I'm writing a compiler for a dataflow programming language I have designed. One of the features that I really like about it is that you can express the following:

x <- a + 1 if b > 3;

x <- a - 1 if b <= 3;

Which implies something like:

x <- a - 1 + 2*(b>3);

In order to pull this off though the compiler needs to know that:

((b > 3) && (b <= 3)) = false

((b > 3) || (b <= 3)) = true

Are there any C/C++ libraries that anyone knows of that would be able to validate these 2 statements (as well as much more complicated ones)? Or are there any papers available via the web that anyone knows of that detail a similar system? Or could someone describe a possible approach?

Thanks,

Daniel

Answer 1

I think you need a small set of simple rules that tell you whether two expressions are equal, or are totally different.

Let's start with the easiest ones: b>3 and b<=3

Checking whether they're equal is easy: b>3 and b>3 are equal, b>3 and b<=3 clearly aren't.

To see whether they are completely different, we would have to compare b>3 and NOT (b<=3). By simply adding the NOT in front of it, we changed the "distinct" to an "equal" comparison.

Your software should now have the logic to transform NOT (b<=3) to (b>3). And since these are completely equal, the original ones are completely distinct.

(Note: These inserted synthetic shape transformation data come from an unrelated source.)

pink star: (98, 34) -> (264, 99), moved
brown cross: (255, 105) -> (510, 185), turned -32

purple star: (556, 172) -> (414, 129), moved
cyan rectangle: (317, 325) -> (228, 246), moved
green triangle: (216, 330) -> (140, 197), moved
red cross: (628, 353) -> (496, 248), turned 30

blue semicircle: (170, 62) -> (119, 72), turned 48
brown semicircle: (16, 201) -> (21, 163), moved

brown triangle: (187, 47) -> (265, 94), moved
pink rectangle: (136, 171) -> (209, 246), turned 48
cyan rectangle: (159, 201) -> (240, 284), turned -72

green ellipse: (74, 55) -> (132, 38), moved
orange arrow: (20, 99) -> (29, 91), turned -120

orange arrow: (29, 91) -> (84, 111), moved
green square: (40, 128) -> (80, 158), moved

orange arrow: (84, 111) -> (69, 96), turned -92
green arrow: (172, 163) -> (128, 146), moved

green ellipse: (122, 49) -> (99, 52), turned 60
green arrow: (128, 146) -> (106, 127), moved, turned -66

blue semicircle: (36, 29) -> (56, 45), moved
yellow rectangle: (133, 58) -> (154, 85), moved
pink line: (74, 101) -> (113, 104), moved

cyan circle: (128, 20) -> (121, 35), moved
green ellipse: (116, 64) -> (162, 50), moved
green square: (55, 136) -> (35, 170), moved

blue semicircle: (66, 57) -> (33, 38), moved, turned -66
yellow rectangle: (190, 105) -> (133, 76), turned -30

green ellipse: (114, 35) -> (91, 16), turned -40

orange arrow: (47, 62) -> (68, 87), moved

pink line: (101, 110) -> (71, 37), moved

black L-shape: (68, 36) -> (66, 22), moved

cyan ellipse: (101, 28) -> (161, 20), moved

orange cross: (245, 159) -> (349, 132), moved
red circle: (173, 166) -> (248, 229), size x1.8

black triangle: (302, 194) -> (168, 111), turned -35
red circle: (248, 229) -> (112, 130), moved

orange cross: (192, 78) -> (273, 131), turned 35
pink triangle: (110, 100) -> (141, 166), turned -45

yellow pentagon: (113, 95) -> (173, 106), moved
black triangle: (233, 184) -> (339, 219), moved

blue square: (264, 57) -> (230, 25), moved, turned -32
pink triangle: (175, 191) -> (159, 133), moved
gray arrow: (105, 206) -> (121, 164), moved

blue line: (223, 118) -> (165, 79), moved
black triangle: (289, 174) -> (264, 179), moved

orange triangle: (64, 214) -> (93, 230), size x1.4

If the comparisons are more difficult, you should start to use Morgans Law. This law states that the following expressions are equal:

NOT (A AND B) is equal to NOT A OR NOT B
NOT (A OR B) is equal to NOT A AND NOT B

Now combine both rules:

• Put NOT in front of one of the expressions
• Distribute NOT to the most elemental parts of the expression using Morgans law.
• Then compare all the elements

e.g. suppose we want to know if the following expressions are completely distinct:

(a<3) and not (b>=7)
(b>=7) or (a>=3)

First put a big NOT before the second one:

NOT ((b>=7) or (a>=3))

Then distribute the NOT:

(NOT (b>=7)) and (NOT (a>=3))

Now remove the NOTS from both expressions using the first rule:

(a<3) and (b<7)
(b<7) and (a<3)

Then find the same elements between the two expressions. In this case all the elements from the first expression can be found in the second one and vice versa. This means that the original expressions are completely distinct.